Tree Sitter grammars can be defined in a JavaScript file with a simple API. To resolve grammar ambiguities, such as associativity of binary operators, Tree Sitter provides a variety of built-in annotations for defining precedence levels and left/right associativity. For example, a simple grammar for arithmetic expressions looks like this:

{
    rules: {
        // defines the root node of the language
        source_file: $ => $.expression,

        // a non-terminal
        expression: $ => choice(
            $.number,
            $.expression_plus,
            $.expression_times
        ),

        expression_plus: $ => prec.left(1,
            seq($.expression, '+', $.expression)
        ),
        expression_times: $ => prec.left(2,
            seq($.expression, '*', $.expression)
        ),

        // a terminal
        number: $ => /\d+/
    }
}

Once you have a grammar written, you can compile it to a dependency-free C parser using the Tree Sitter CLI. The C APIs can then be imported to Rust as an extern using the tree-sitter crate, which defines the native types used by the underlying parser.

extern "C" {
    fn tree_sitter_grammar() -> Language;
}

pub fn language() -> Language {
    unsafe { tree_sitter_grammar() }
}

But we are not quite done yet. We need to define the semantically-meaningful AST that we want to extract from the parsing results. Tree Sitter itself just provides us an untyped tree (effectively nested maps) with strings for leaves, which is difficult to use in downstream logic. For the above grammar, an ideal AST would look like this:

#[derive(Debug)]
pub enum Expression {
    Number(i32),
    Add(Box<Expression>, Box<Expression>),
    Multiply(Box<Expression>, Box<Expression>),
}

We need to write a fair amount of logic to convert the nodes returned by Tree Sitter into this Rust type. Most of this involves navigating the tree and extracting the data we want. For example, at when extracting an Expression, we have to use Tree Sitter APIs to identify which choice was taken. We also have to write further logic to either recursively parse more expressions or to extract the number as an i32 from a leaf.

fn extract_expression(node: Node, source: &[u8]) -> Expression {
    let first_child = node.child(0).unwrap();
    match first_child.kind() {
        "number" => Expression::Number(first_child.utf8_text(source).unwrap().parse().unwrap()),
        "expression_plus" => {
            let left = extract_expression(first_child.child(0).unwrap(), source);
            let right = extract_expression(first_child.child(2).unwrap(), source);
            Expression::Add(Box::new(left), Box::new(right))
        },
        "expression_times" => {
            let left = extract_expression(first_child.child(0).unwrap(), source);
            let right = extract_expression(first_child.child(2).unwrap(), source);
            Expression::Multiply(Box::new(left), Box::new(right))
        },
    }
}

This type of logic has to be written for every node in the AST, and quickly adds up to a lot of boilerplate.

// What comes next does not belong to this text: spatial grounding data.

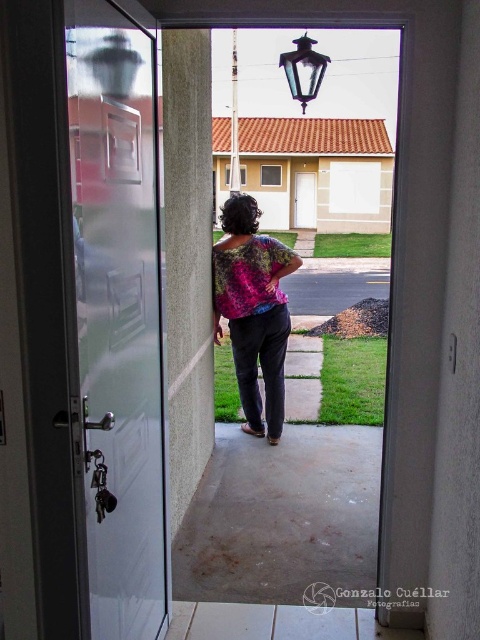 Based on the photo, you are standing inside the house and want to exit through the frosted glass door at left. Based on its position coordinates, can you determine if the door is on the left side of the room or the right side?

The frosted glass door at left is positioned at coordinates point (119, 314), which places it on the left side of the room.

Consider the image. You are standing inside a house and want to exit through the door that leads to the porch. The frosted glass door at left and the white glossy door at center are both visible. Which door should you choose to exit to the porch?

You should choose the frosted glass door at left because it is the one leading to the porch, as the white glossy door at center is positioned above it and likely part of an upper structure like a window or another entrance. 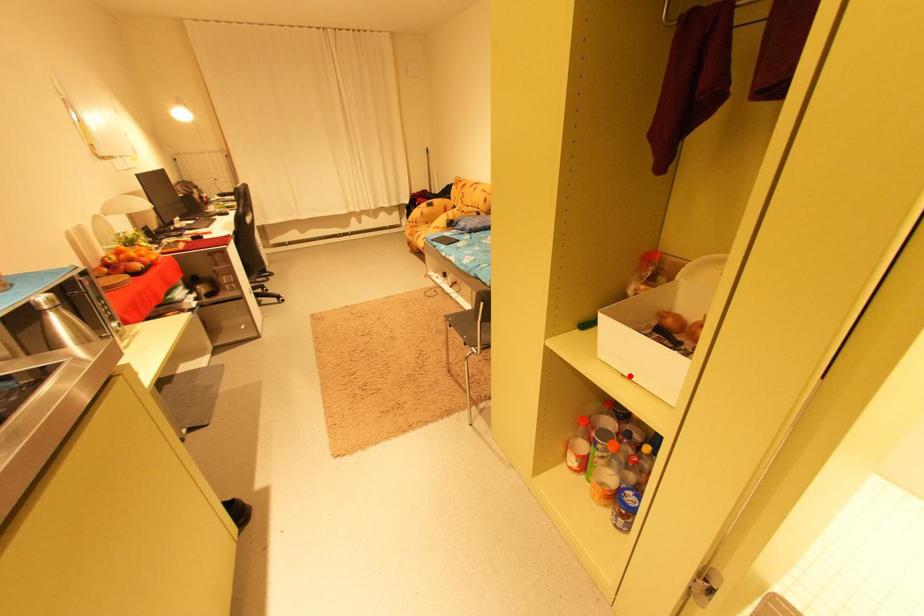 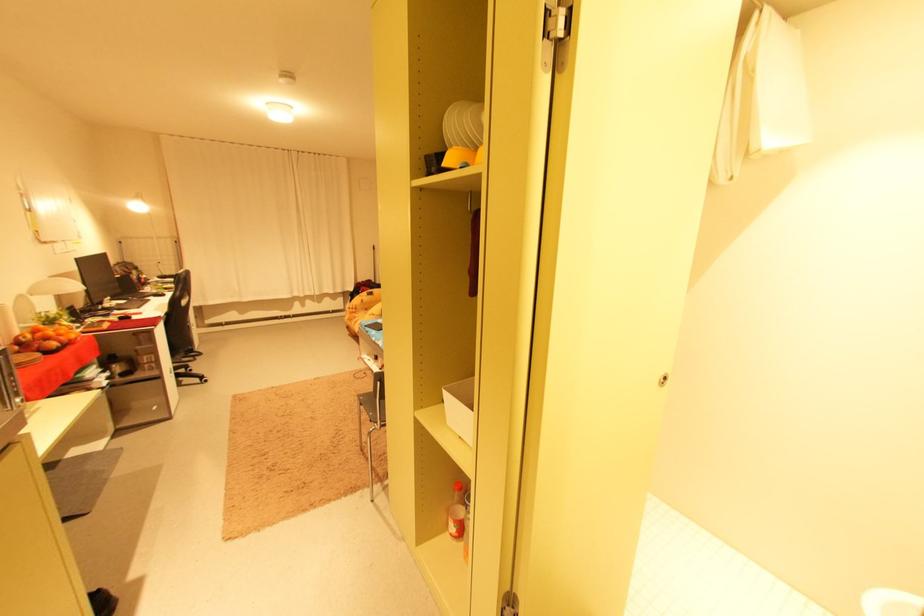 In the second image, find the point that corresponds to the highlighted location in the first image.

(467, 438) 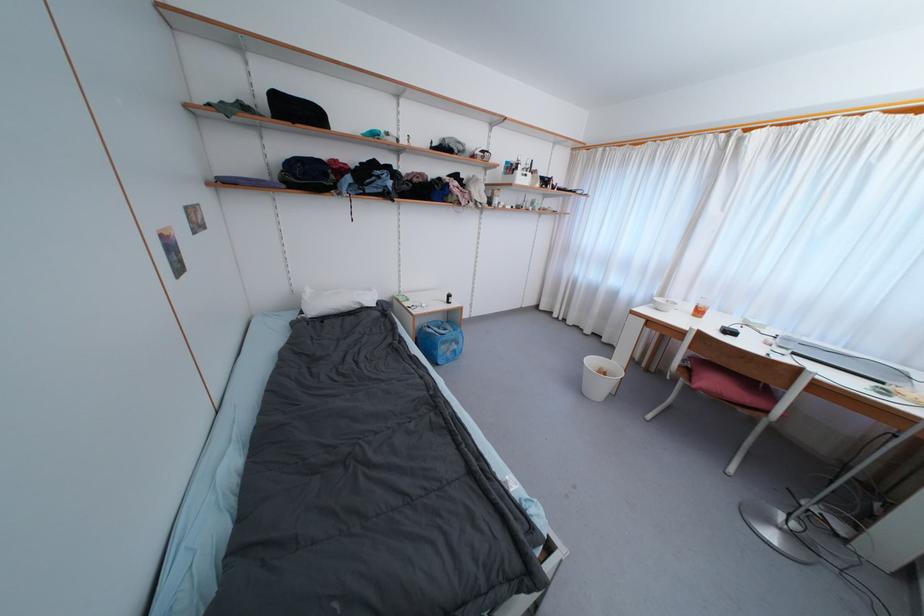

It's also easy to make mistakes when writing this extraction logic, especially if the grammar is changed but the extraction logic is not kept up to date.

Using Rust Sitter

This is where Rust Sitter comes in. With Rust Sitter, we can skip defining the grammar in a separate file and instead simply annotate the existing AST types we have created to map them to the language we want to parse.

Let's start with our existing expression example. A Rust Sitter grammar is defined as a module annotated with the #[rust_sitter::grammar(...)] proc macro. Exactly one type in this module should be annotated as #[rust_sitter::language] to mark it as the entrypoint for parsing:

#[rust_sitter::grammar("arithmetic")]
mod grammar {
    #[rust_sitter::language]
    pub enum Expression {
        Number(i32),
        Add(Box<Expression>, Box<Expression>),
        Multiply(Box<Expression>, Box<Expression>),
    }
}

Next, we need to define how the types in our AST correspond to the strings we want to parse. Let's start with the Number node, which can be described using a regular expression:

Number(
    #[rust_sitter::leaf(
        pattern = r"\d+",
        transform = |v| v.parse().unwrap()
    )]
    i32
)

In a single annotation, we specify that:

  1. The Number node is a leaf node, which means that it directly corresponds to a token (consecutive sequence of characters) in the source.
  2. A Number token is any sequence of characters consisting of one or more digits (specified by the pattern regular expression).
  3. Once we have extracted the token corresponding to the number (v: &str), we can parse it into an i32 using the specified transform.

Next, let's annotate the Add and Multiply nodes. This is a bit more complicated, since in our existing types there is no field in the Add or Multiply variants that correspond to the "+" or "*" characters. So we can augment these variants with a new field, and annotate them to match the "+" and "*" strings, respectively. Rust Sitter automatically identifies the references to Expression and wires up the recursive grammar appropriately.

pub enum Expression {
    ...,
    Add(
        Box<Expression>,
        #[rust_sitter::leaf(text = "+")]
        (),
        Box<Expression>
    ),
    Multiply(
        Box<Expression>,
        #[rust_sitter::leaf(text = "*")]
        (),
        Box<Expression>
    ),
}

We are almost done! We can define a build.rs that will automatically generate a Tree Sitter grammar based on our Rust Sitter definitions and compile it to native code.

use std::path::PathBuf;

fn main() {
    rust_sitter_tool::build_parsers(&PathBuf::from("src/main.rs"));
}

But if we compile, we'll get an error:

Unresolved conflict for symbol sequence:

    Expression  Expression_Add_1  Expression  •  Expression_Add_1  …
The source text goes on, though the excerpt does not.